- Jaa and Lundgren on the film set.
- Directed by: Tony Jaa Vitidnan Rojanapanich
- Written by: David Anderson Gabe Burnstein
- Produced by: Julaluck Ismalone
- Starring: Tony Jaa; Dolph Lundgren; Conan Stevens; Byron Gibson;
- Production companies: Sahamongkol Film International Neo Motion Films
- Distributed by: Sahamongkol Film International
- Running time: Unknown
- Country: Thailand
- Language: English
- Budget: Unknown

= A Man Will Rise =

Unreleased Western film by Tony Jaa

A Man Will Rise (originally known as Local Hero) is an incomplete comedy Western film directed by Tony Jaa and Vitidnan Rojanapanich, and starring Jaa, Dolph Lundgren, Conan Stevens, and Byron Gibson. Set in 1950s Thailand, the film follows a local gangster who terrorizes a town.
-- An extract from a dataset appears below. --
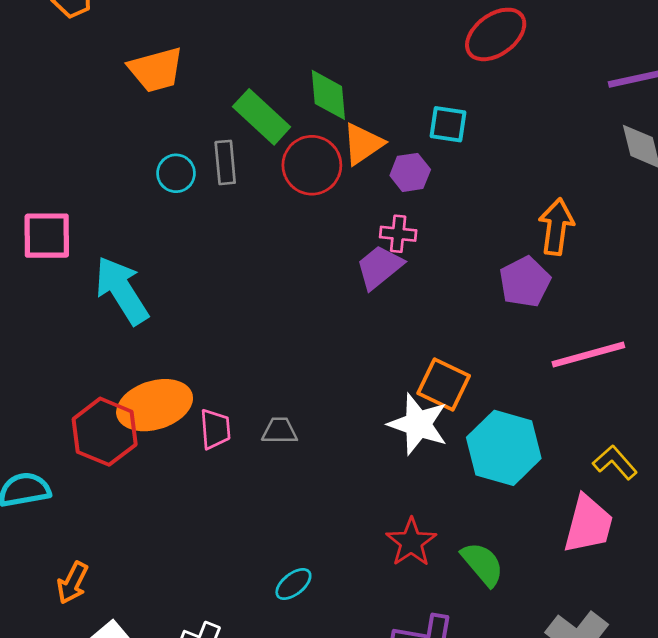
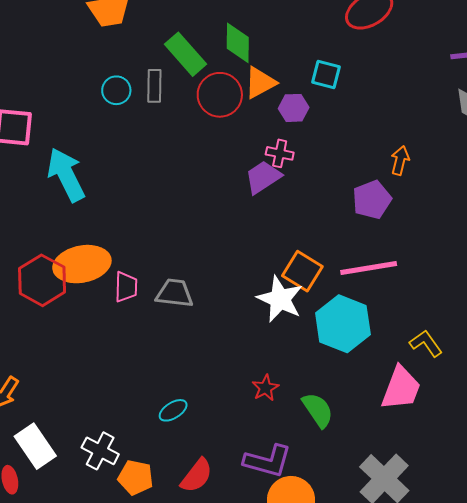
orange arrow: (556, 227) -> (400, 160), size x0.7
pink line: (588, 355) -> (369, 268), moved
gray trapezoid: (280, 431) -> (175, 293), size x1.4
red star: (411, 542) -> (265, 388), size x0.7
When a young man opposes him, the gangster hires a group of foreign hit men to kill the rebel and silence the town.

In January 2013, Jean-Claude Van Damme was rumored to be co-starring alongside Jaa; in reality, he was never available due to scheduling issues, and as a result, Lundgren was cast as an alternative. The film entered production in April 2013, but came to an abrupt halt after three months of filming. Sahamongkol Film International filed a $49–50 million lawsuit against Jaa, Universal Pictures, and United International Pictures, claiming Jaa was in breach of his contract by accepting a role in Fast and Furious 7. After two years of legal proceedings, Sahamongkol dropped the lawsuit in July 2015. Despite this, production of A Man Will Rise has not continued, and the film remains incomplete.

==Plot==
A gangster terrorizes a town. A local man stands up against him, so the gangster calls in foreign hitmen dressed like cowboys to assist him.

== Cast==

- Tony Jaa as Unknown
- Dolph Lundgren as Unknown
- Conan Stevens as "Cowboy Hitman"
- David Islamone as "Cowboy Hitman"
- Byron Gibson as Diego
- Damian Mavis as Cowboy Gangster
- Russell Geoffrey Banks as Cowboy Gangster
- Manel Soler as Cowboy Gangster
- Jakkrit Kanokpodjananon as Unknown
- Leigh Barwell as Mexican Prostitute
- Alexandra Merle as Mexican Prostitute

==Production==
===Development===
News of the film first emerged under the working title of Local Hero in January 2013. Jean-Claude Van Damme was rumored to be co-starring alongside Jaa, but he could not commit due to scheduling issues; he was filming Swelter at the time. Dolph Lundgren was cast as an alternative.

===Filming===
Filming began in April 2013; Jaa was announced as co-director the same month. After three months of filming, production came to an abrupt halt with only 20% of the film complete. Sahamongkol Film International filed a $49–50 million lawsuit against Jaa, Universal Pictures, and United International Pictures in September 2013, claiming that Jaa was in breach of his contract by accepting the role of Kiet in Fast and Furious 7. Sahamongkol based their sum on the cost of launching Jaa's career and loss of future earnings, plus an additional 7.5% interest. They attempted to halt the release of Fast and Furious 7 in Thailand, and on March 27, 2015, a civil court approved, blocking release the film until a settlement had been reached by both parties. The court came to its decision after interviewing two employees of Sahamongkol: Akarapol Karasaranee, the son of the company's president, Somsak Techaratanaprasert; and Suwat Apaipak, a member of Sahamongkol's legal team. In response to the allegations, Jaa stated that his contract with Sahamongkol had ended. He claimed that it was terminated through his lawyer in 2013, describing it as "business slavery" due to its allegedly overrestrictive terms and conditions. Sahamongkol claimed that the contract had been renewed for another ten years, through 2023. In the suit, Sahamangkol also requested that Jaa pay back his salary for A Man Will Rise, reportedly ฿26 million ($722,000). The legal matters surrounding the lawsuit have prevented the completion of the film, and although the lawsuit was dropped in July 2015, the film remains unfinished. There are currently no plans to complete the film.